• [EXERCISE REQUIREMENTS]:
Look through the data that follows and say how many of its lines contain "CITIES", giving the number only.

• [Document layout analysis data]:
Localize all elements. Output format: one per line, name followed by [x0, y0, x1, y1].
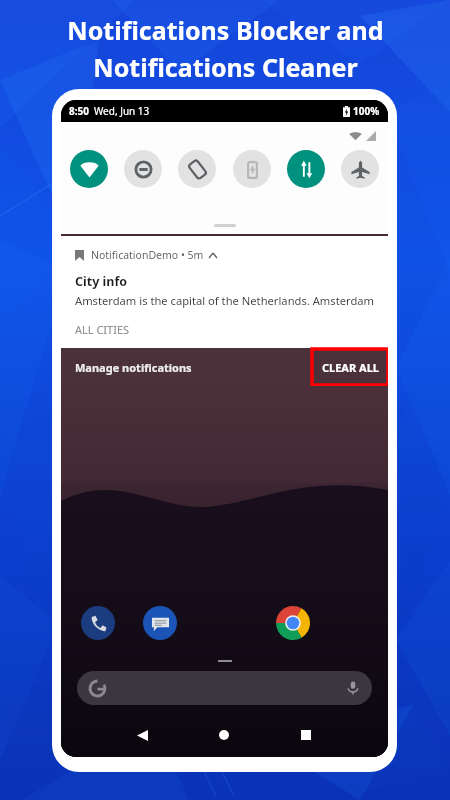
staticText: 8:50: [69, 104, 89, 118]
button[interactable]: Mobile data: [287, 150, 325, 188]
button[interactable]: Phone: [81, 606, 115, 640]
staticText: City info: [75, 273, 128, 290]
button[interactable]: Do not disturb: [124, 150, 162, 188]
button[interactable]: Manage notifications: [75, 360, 192, 375]
staticText: ALL CITIES: [75, 322, 130, 337]
staticText: 100%: [353, 104, 380, 118]
button[interactable]: Wi-Fi: [70, 150, 108, 188]
staticText: Notifications Blocker and: [67, 13, 384, 47]
button[interactable]: ALL CITIES: [75, 321, 130, 338]
button[interactable]: Messages: [143, 606, 177, 640]
button[interactable]: Airplane mode: [341, 150, 379, 188]
button[interactable]: Recent apps: [291, 720, 321, 750]
staticText: Notifications Cleaner: [93, 50, 358, 84]
button[interactable]: Google search: [77, 671, 372, 705]
button[interactable]: Back: [127, 720, 157, 750]
staticText: Manage notifications: [75, 360, 192, 375]
button[interactable]: Clear all notifications: [312, 349, 388, 385]
staticText: CLEAR ALL: [322, 360, 379, 375]
button[interactable]: Battery saver: [233, 150, 271, 188]
button[interactable]: Chrome: [276, 606, 310, 640]
staticText: NotificationDemo • 5m: [91, 248, 204, 262]
button[interactable]: Home: [209, 720, 239, 750]
button[interactable]: Auto rotate: [178, 150, 216, 188]
staticText: Amsterdam is the capital of the Netherla…: [75, 293, 376, 308]
staticText: Wed, Jun 13: [94, 104, 150, 118]
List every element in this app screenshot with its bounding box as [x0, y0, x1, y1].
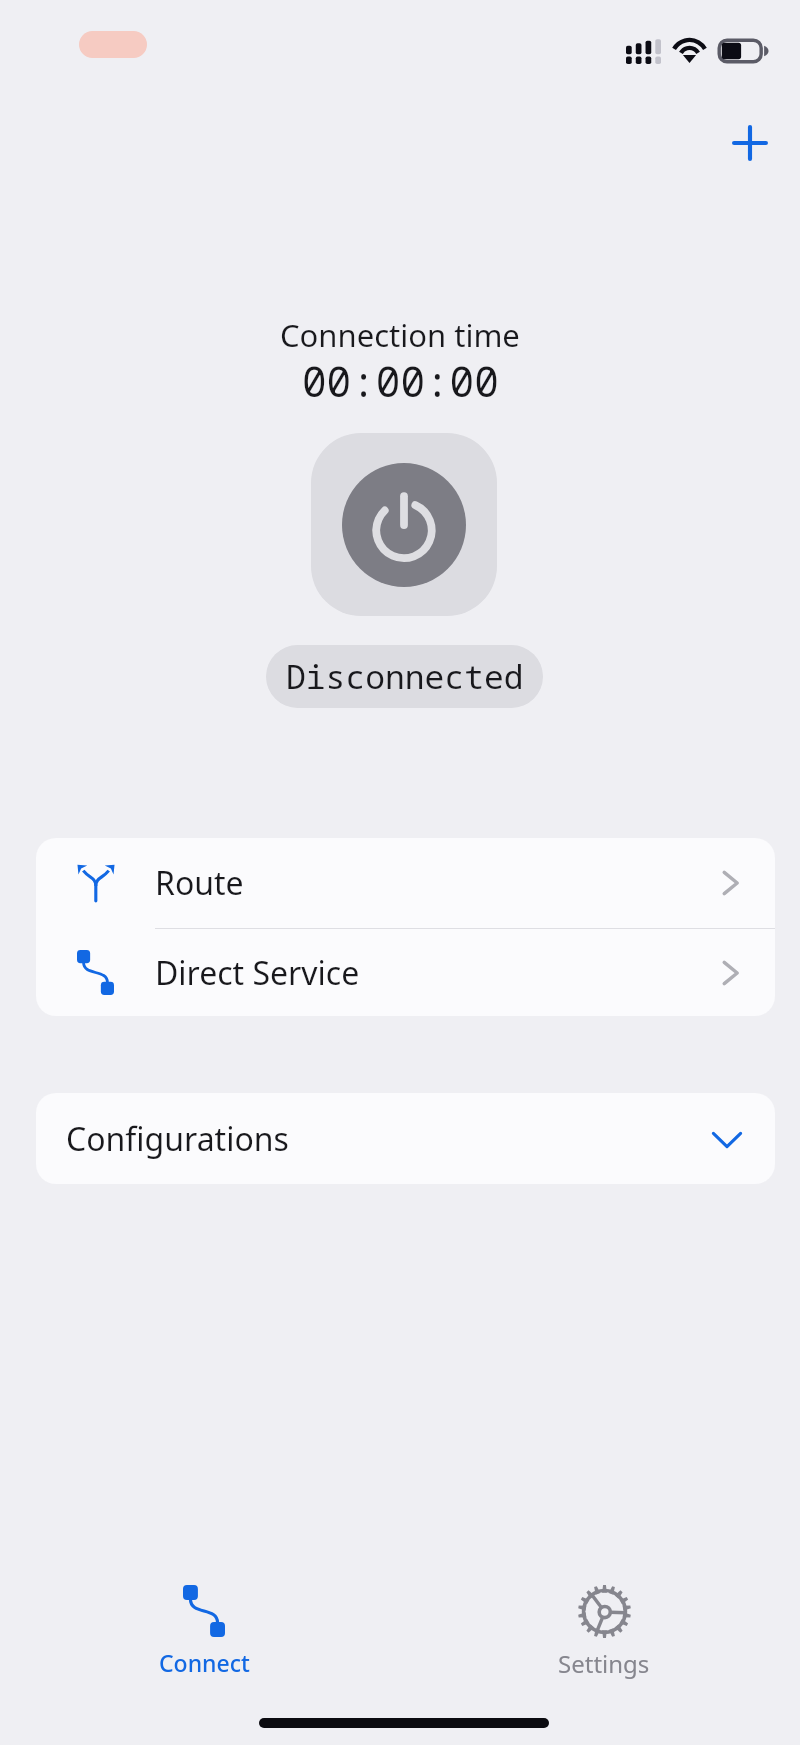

• [SOLUTION BELOW]:
2